Total Pageviews

Search This Blog

Friday, April 20, 2018

Amá!! Amá!!



Amá!

It is the week before our first performance and I am suddenly shy and have developed grave doubts about this play.

For the past six months, six of us have been mining our memories of our mothers. It’s been like examining old clothes out of a long-forgotten closet. Some of the clothes no longer fit, others were just a fad so you toss those aside and then there are the true finds, the ones you are tempted to wear again but when you try them on their seams disintegrate.

There have been tears. What to do about these fears that I’m breaking some pact I don’t remember making about ancient family secrets?

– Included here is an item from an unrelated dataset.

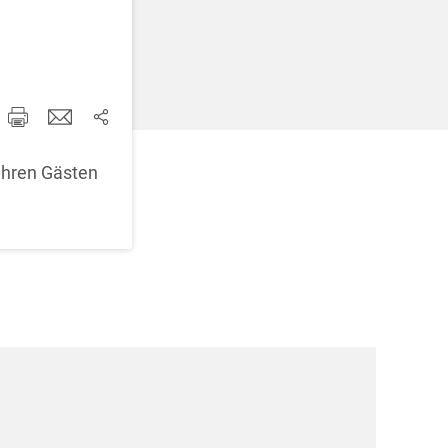
d korrigieren
 ihren Gästen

It has been so long since I’ve talked with her I nearly don’t recognize her voice. I don’t hear her like I might hear someone standing beside me; the listening is going on somewhere unmapped, between inside of me where memory resides and somewhere unknown.

Carry-on!
Andale
Keep going!

Are you sure you wouldn’t mind? You sure it’s OK?

Andale
No le aflojes!
Don’t let go!

And that’s how I got my permission, no, my blessing from my
Amá more than 30 years after her death.

The weeks and months of writing and rehearsal were spent hacking at memories overgrown with weeds. I wasn’t alone finding my ankles caught in the thick grass between what was and what was remembered. At several points I tripped and felt stunned at the loss of balance and shock of being suddenly fallen.

What the hell am I doing standing in front of strangers in my metaphorical underwear?

For what purpose are these long forays into lives and lessons so long ago completed?

But are they over? Doesn’t my own life and that of all who knew and loved
Amá still carry within reverberations of her laughter, echoes of her words and the heat of still palpable loving embraces?

Oh my God! If she’s that much alive, then I’m sure in a heap of trouble because she is sure to be pissed as can be about me telling strangers about her and her life! Oh my God!

So I went from behind one skirt in my fear to behind another.

But I heard her clearly. She said:

Andale! No seas gallina!
Don’t be a chicken!  Get on with it.

I got out from behind the skirts of the ghosts of my own making and saw what my reasons had been from the start:

To tell my mother’s story; mine, not that of my siblings or anyone else’s; that’s for them to do not me.

To tell the geography of her life on the borderlands.

To tell about how her life was touched by three centuries.

To tell about her challenges after dad‘s death and the way she finally found her self again in the rubble of her life.

To tell the story of a woman who loved perfection, yet who fell short of it in many ways. 
Amá did meet her high standards, however, in the questions that counted, though some remain unanswered.

Did she do her very best?

Did she love with her whole heart ?

Where, after all these years, were the pliers, scissors and scotch tape whenever she barked at me to run and get them for her?
Amá before her death might’ve minded my metaphorical underwear demonstration, but not Amá 35 years later. She has grown along with the rest of us she assures me. And then, as quickly as she arrived, she fades into the shadows offstage after—could this be possible? A Carol Burnett tug of an earlobe—to wish me well, and to remind me as only a mother can, to tell her story and mine loud and proud.